Em 8 estados, 90% das vítimas da polícia são negras, diz pesquisa
Uma pesquisa divulgada hoje revela que, em média, nove em cada dez vítimas da polícia têm a pele negra em oito estados brasileiros: Bahia, Ceará, Maranhão, Pará, Pernambuco, Piauí, São Paulo e Rio de Janeiro.
Os dados foram obtidos por meio de Lei de Acesso à Informação (LAI) pela Rede de Observatórios da Segurança.
O que diz a pesquisa
Foram registradas 4.219 mortes em intervenções policiais em 2022 nesses estados.
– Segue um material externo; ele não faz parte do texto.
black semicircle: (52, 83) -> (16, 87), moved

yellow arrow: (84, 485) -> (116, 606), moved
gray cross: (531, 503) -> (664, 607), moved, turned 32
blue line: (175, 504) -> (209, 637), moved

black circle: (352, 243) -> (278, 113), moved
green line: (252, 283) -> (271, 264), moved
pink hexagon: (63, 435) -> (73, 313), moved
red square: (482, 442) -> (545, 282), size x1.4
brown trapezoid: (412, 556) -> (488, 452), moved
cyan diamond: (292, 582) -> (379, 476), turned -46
Desse total, 3.171 registros informam a cor/raça das vítimas: são negras 87% delas, ou 2.770 pessoas.
Nesses oito estados, uma pessoa negra morreu pelas mãos da polícia a cada quatro horas no ano passado.
A Bahia ficou em primeiro lugar em proporção de vítimas negras, com 94,7% — pretos e pardos somam 80% da população no estado. Na sequência vêm Pará (93,9%), Pernambuco (89%), Piauí (88%) e Rio de Janeiro (86%).
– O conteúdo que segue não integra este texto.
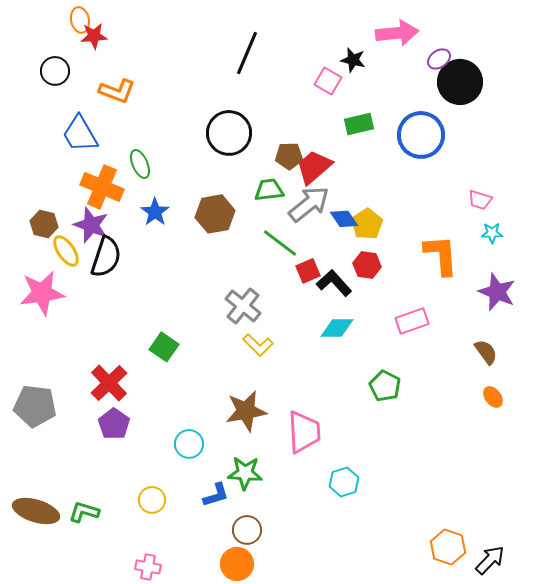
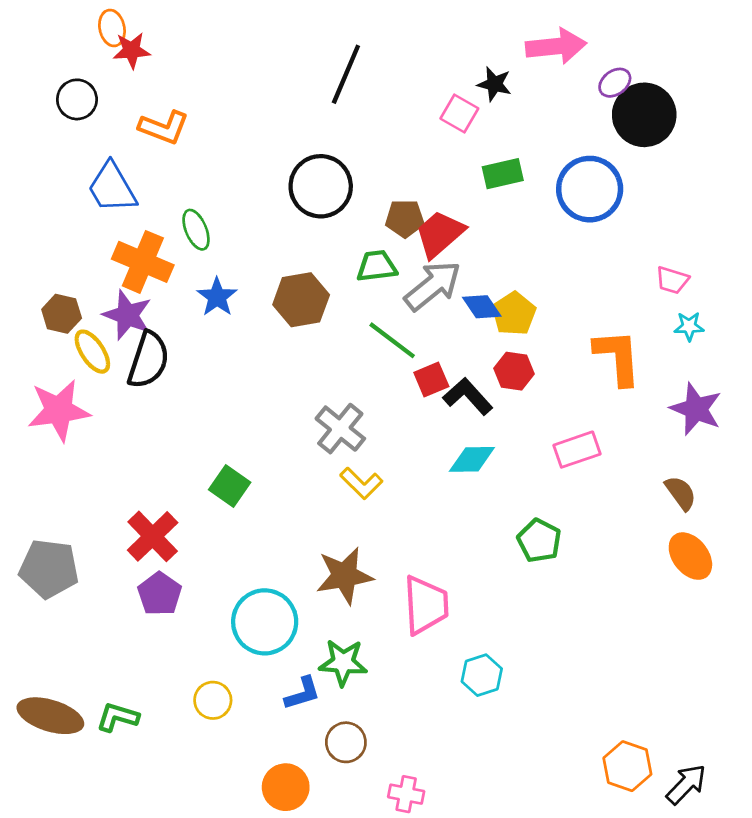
orange ellipse: (493, 397) -> (690, 556), size x1.6
cyan circle: (189, 444) -> (265, 622), size x1.6
orange circle: (237, 564) -> (286, 787), moved
pink cross: (148, 567) -> (406, 794), moved

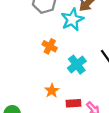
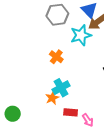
cyan cross: (77, 65) -> (61, 88), moved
No ano passado, a Bahia ultrapassou o Rio de Janeiro no número de mortes praticadas por policiais. Os dois estados foram responsáveis por 66,23% do total dos óbitos por intervenção policial, percentual que salta para 78% quando apenas as vítimas negras são contabilizadas.
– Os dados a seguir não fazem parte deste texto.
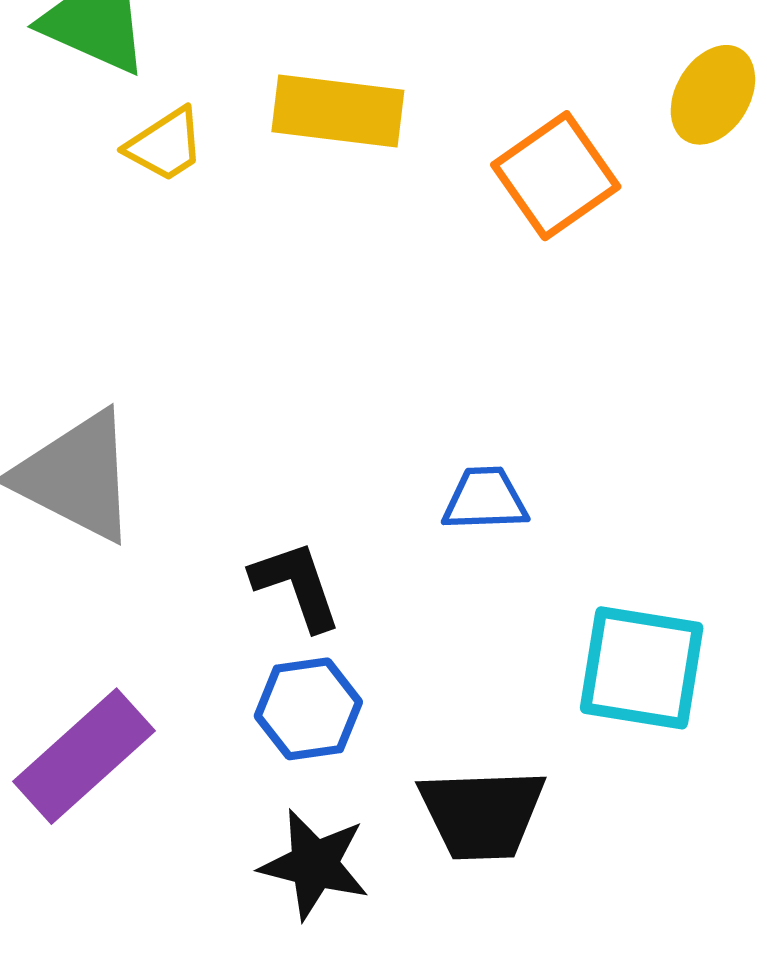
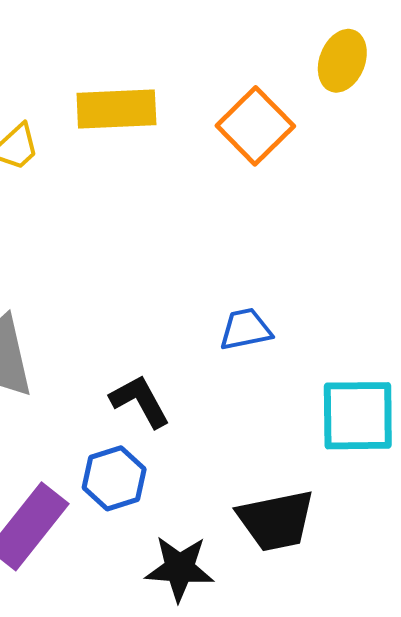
blue hexagon: (308, 709) -> (114, 478), moved

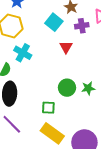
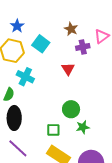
cyan square: (54, 22) -> (41, 44), moved
green star: (88, 88) -> (83, 127), moved

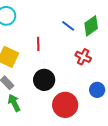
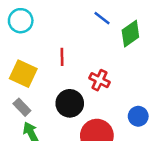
blue line: (68, 26) -> (102, 18), moved
red cross: (83, 57) -> (99, 80), moved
Os números, porém, podem ser maiores. Há subnotificação no Maranhão, Ceará e Pará, que não registram satisfatoriamente a cor e raça das vítimas, segundo a pesquisa. "Os maranhenses não incluem essas informações. No Ceará, os registros foram feitos em 30% do total, e no Pará, em 33%."
"O estudo ressalta a estrutura violenta e racista na atuação desses agentes, sem apontar qualquer perspectiva de real mudança", comenta a cientista social Silvia Ramos, coordenadora da Rede de Observatórios. "As mortes em ação também trazem prejuízos às próprias corporações que as produzem."
É necessário tornar a letalidade de pessoas negras causada por policiais uma questão política e social.
Silva Ramos, da Rede de Observatórios
"Meu filho morreu pedindo clemência"
Mãe viu vídeo de filho sendo morto pela polícia. Em fevereiro deste ano, Sandra de Jesus, 40, acordou assustada com a quantidade de notificações no celular. Quando olhou para a tela, assistiu a um vídeo do filho, Luiz Fernando Alves de Jesus, 20, sendo morto pelas costas pela Rota (Rondas Ostensivas Tobias de Aguiar) na zona sul de São Paulo.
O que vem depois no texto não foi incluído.